==== Source data
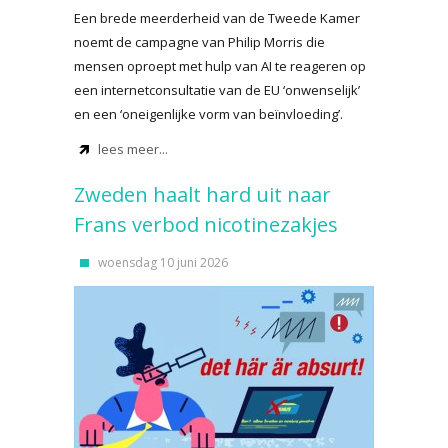
Een brede meerderheid van de Tweede Kamer
noemt de campagne van Philip Morris die
mensen oproept met hulp van AI te reageren op
een internetconsultatie van de EU ‘onwenselijk’
en een ‘oneigenlijke vorm van beïnvloeding’.
lees meer...
Zweden haalt hard uit naar
Frans verbod nicotinezakjes
woensdag 10 juni 2026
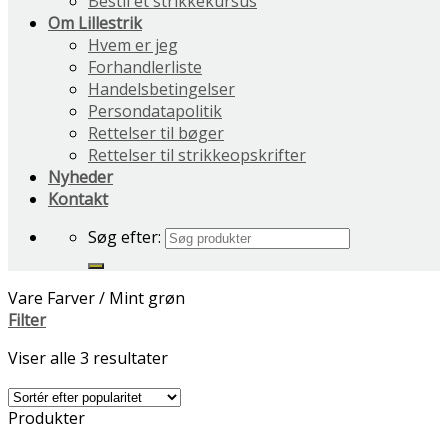
Bestil et strikkekursus
Om Lillestrik
Hvem er jeg
Forhandlerliste
Handelsbetingelser
Persondatapolitik
Rettelser til bøger
Rettelser til strikkeopskrifter
Nyheder
Kontakt
Søg efter:
Vare Farver
/
Mint grøn
Filter
Viser alle 3 resultater
Produkter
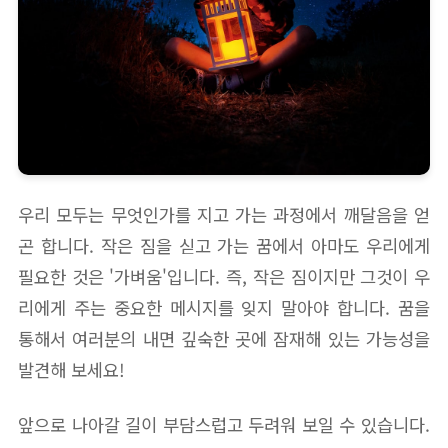
우리 모두는 무엇인가를 지고 가는 과정에서 깨달음을 얻
곤 합니다. 작은 짐을 싣고 가는 꿈에서 아마도 우리에게
필요한 것은 '가벼움'입니다. 즉, 작은 짐이지만 그것이 우
리에게 주는 중요한 메시지를 잊지 말아야 합니다. 꿈을
통해서 여러분의 내면 깊숙한 곳에 잠재해 있는 가능성을
발견해 보세요!
앞으로 나아갈 길이 부담스럽고 두려워 보일 수 있습니다.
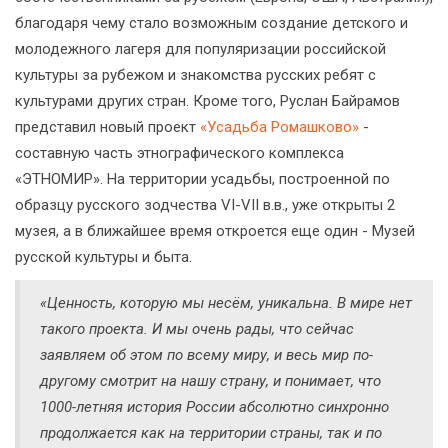
благодаря чему стало возможным создание детского и
молодежного лагеря для популяризации российской
культуры за рубежом и знакомства русских ребят с
культурами других стран. Кроме того, Руслан Байрамов
представил новый проект
«Усадьба Ромашково»
-
составную часть этнографического комплекса
«ЭТНОМИР». На территории усадьбы, построенной по
образцу русского зодчества VI-VII в.в., уже открыты 2
музея, а в ближайшее время откроется еще один - Музей
русской культуры и быта.
«Ценность, которую мы несём, уникальна. В мире нет
такого проекта. И мы очень рады, что сейчас
заявляем об этом по всему миру, и весь мир по-
другому смотрит на нашу страну, и понимает, что
1000-летняя история России абсолютно синхронно
продолжается как на территории страны, так и по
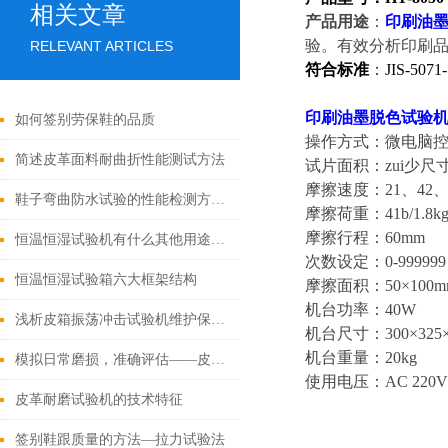
相关文章
产品用途
：
印刷油
验。有效分析印刷品
RELEVANT ARTICLES
符合标准
：
JIS-507
印刷油墨脱色试验
如何签别劳保鞋的品质
操作方式：微电脑控
简述皮革面料耐曲折性能测试方法
试片面积：zui少尺寸2
摩擦速度：21、42、
鞋子弯曲防水试验的性能检测方法与分析
摩擦荷重：41b/1.8k
摩擦行程：60mm
恒温恒湿试验机有什么其他用途吗？
次数设定：0-99999
恒温恒湿试验箱六大框架结构
摩擦面积：50×100m
机台功率：40W
浅析皮箱振荡冲击试验机维护保养及注意事项
机台尺寸：300×325×
机台重量：20kg
模拟日常磨损，准确评估——皮革耐揉试验机技术前沿
使用电压：AC 220V 5
皮革耐磨试验机的技术特征
签别鞋跟质量的方法—拉力试验法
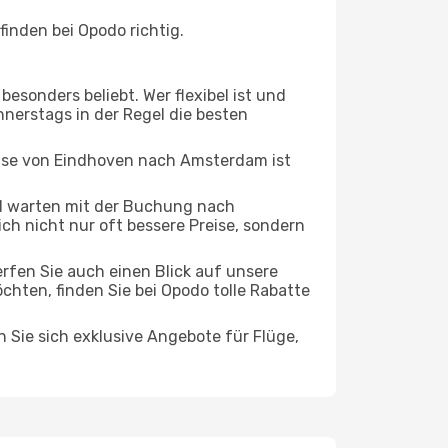
inden bei Opodo richtig.
esonders beliebt. Wer flexibel ist und
nnerstags in der Regel die besten
eise von Eindhoven nach Amsterdam ist
d warten mit der Buchung nach
ich nicht nur oft bessere Preise, sondern
rfen Sie auch einen Blick auf unsere
ten, finden Sie bei Opodo tolle Rabatte
n Sie sich exklusive Angebote für Flüge,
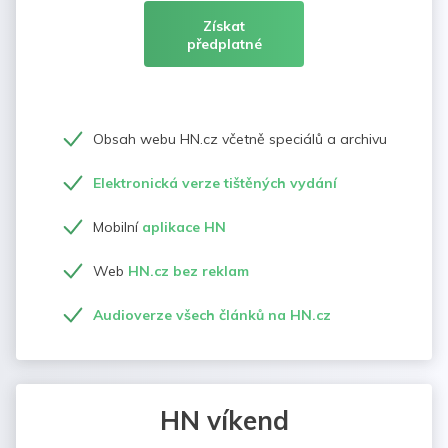
Získat
předplatné
Obsah webu HN.cz včetně speciálů a archivu
Elektronická verze tištěných vydání
Mobilní
aplikace HN
Web
HN.cz bez reklam
Audioverze všech článků na HN.cz
HN víkend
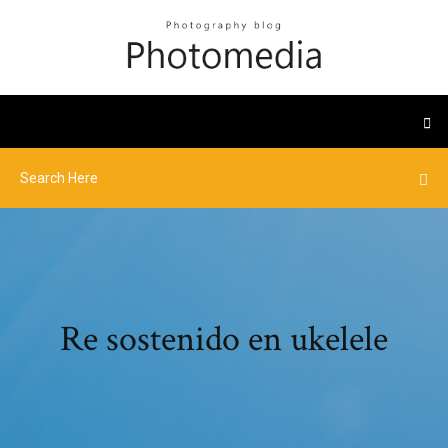
Re sostenido en ukelele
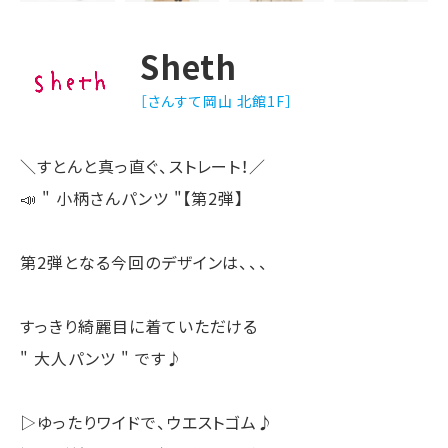
Sheth
［さんすて岡山 北館1F］
＼すとんと真っ直ぐ、ストレート！／
📣 " 小柄さんパンツ "【第2弾】
第2弾となる今回のデザインは、、、
すっきり綺麗目に着ていただける
" 大人パンツ " です♪
▷ゆったりワイドで、ウエストゴム♪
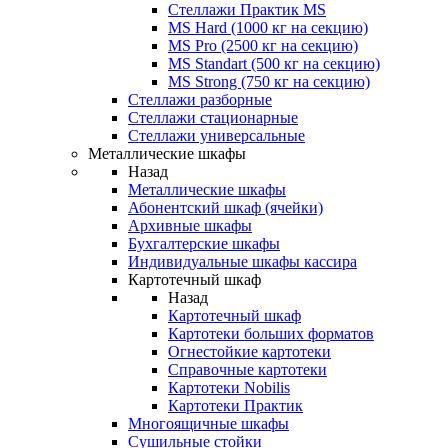
Стеллажи Практик MS
MS Hard (1000 кг на секцию)
MS Pro (2500 кг на секцию)
MS Standart (500 кг на секцию)
MS Strong (750 кг на секцию)
Стеллажи разборные
Стеллажи стационарные
Стеллажи универсальные
Металлические шкафы
Назад
Металлические шкафы
Абонентский шкаф (ячейки)
Архивные шкафы
Бухгалтерские шкафы
Индивидуальные шкафы кассира
Картотечный шкаф
Назад
Картотечный шкаф
Картотеки больших форматов
Огнестойкие картотеки
Справочные картотеки
Картотеки Nobilis
Картотеки Практик
Многоящичные шкафы
Сушильные стойки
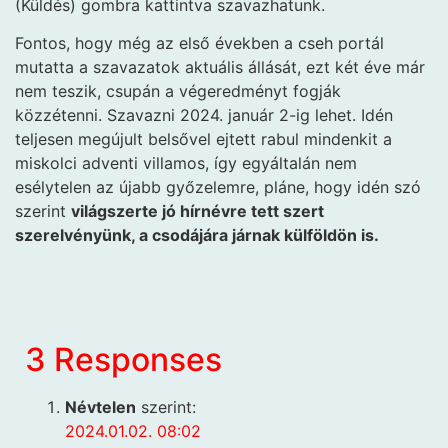
(Küldés) gombra kattintva szavazhatunk.
Fontos, hogy még az első években a cseh portál
mutatta a szavazatok aktuális állását, ezt két éve már
nem teszik, csupán a végeredményt fogják
közzétenni. Szavazni 2024. január 2-ig lehet. Idén
teljesen megújult belsővel ejtett rabul mindenkit a
miskolci adventi villamos, így egyáltalán nem
esélytelen az újabb győzelemre, pláne, hogy idén szó
szerint
világszerte jó hírnévre tett szert
szerelvényünk, a csodájára járnak külföldön is.
3 Responses
Névtelen
szerint:
2024.01.02. 08:02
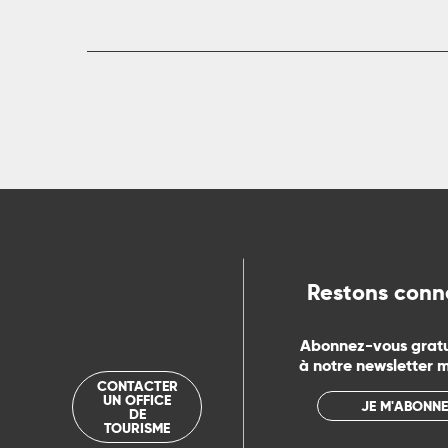
Restons conn
Abonnez-vous grat
à notre newsletter 
CONTACTER
UN OFFICE
JE M'ABONNE
DE
TOURISME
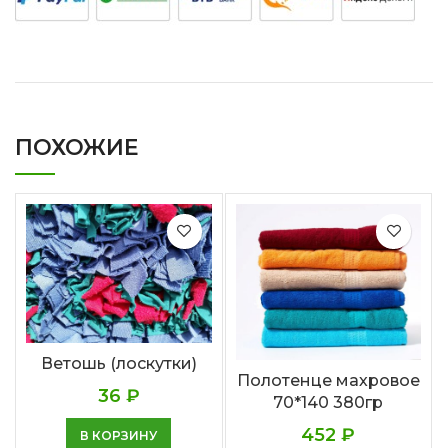
ПОХОЖИЕ
Ветошь (лоскутки)
Полотенце махровое
36
₽
70*140 380гр
452
₽
В КОРЗИНУ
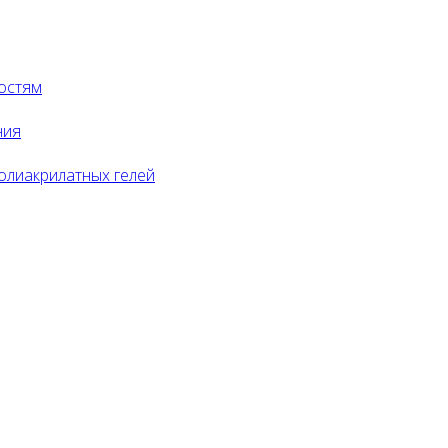
остям
ния
олиакрилатных гелей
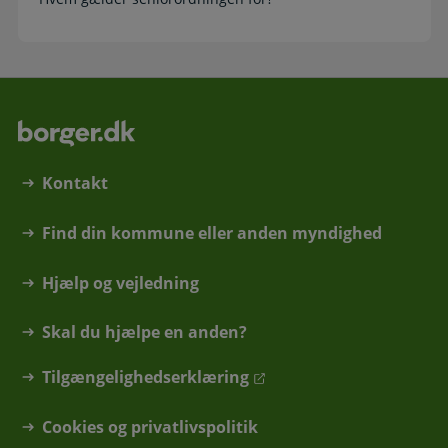
Kontakt
Find din kommune eller anden myndighed
Hjælp og vejledning
Skal du hjælpe en anden?
Tilgængelighedserklæring
Cookies og privatlivspolitik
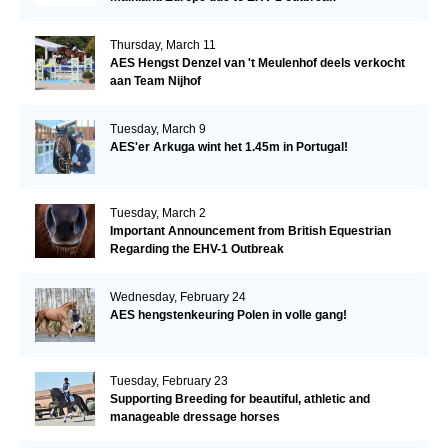
Thursday, March 11
AES Hengst Denzel van 't Meulenhof deels verkocht
aan Team Nijhof
Tuesday, March 9
AES'er Arkuga wint het 1.45m in Portugal!
Tuesday, March 2
Important Announcement from British Equestrian
Regarding the EHV-1 Outbreak
Wednesday, February 24
AES hengstenkeuring Polen in volle gang!
Tuesday, February 23
Supporting Breeding for beautiful, athletic and
manageable dressage horses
========
### Requirement
Lines holding the word "Стеллажи" should be counted across the entries; state only how many there are.

### Task response
4